__What is being asked__: The result should be every line in the data below that carries the string "Ryan".

── The records ──

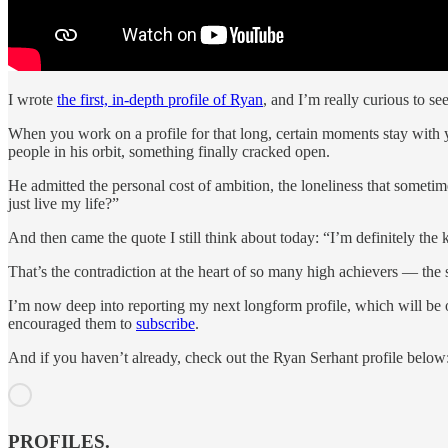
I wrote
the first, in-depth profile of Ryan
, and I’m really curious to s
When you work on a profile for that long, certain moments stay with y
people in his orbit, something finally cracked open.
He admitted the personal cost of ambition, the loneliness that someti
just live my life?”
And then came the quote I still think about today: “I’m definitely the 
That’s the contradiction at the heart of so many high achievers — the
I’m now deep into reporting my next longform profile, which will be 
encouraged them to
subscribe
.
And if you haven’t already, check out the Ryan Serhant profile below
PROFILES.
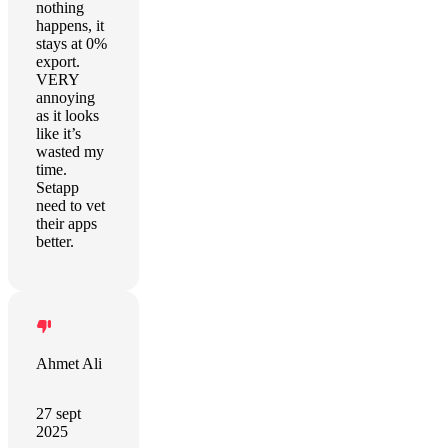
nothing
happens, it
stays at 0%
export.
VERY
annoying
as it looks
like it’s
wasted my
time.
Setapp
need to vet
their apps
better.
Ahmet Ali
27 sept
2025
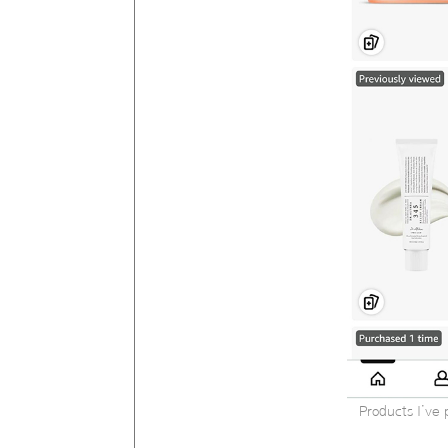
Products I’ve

───

__Result of the exercise__:
the first, in-depth profile of Ryan
And if you haven’t already, check out the Ryan Serhant profile below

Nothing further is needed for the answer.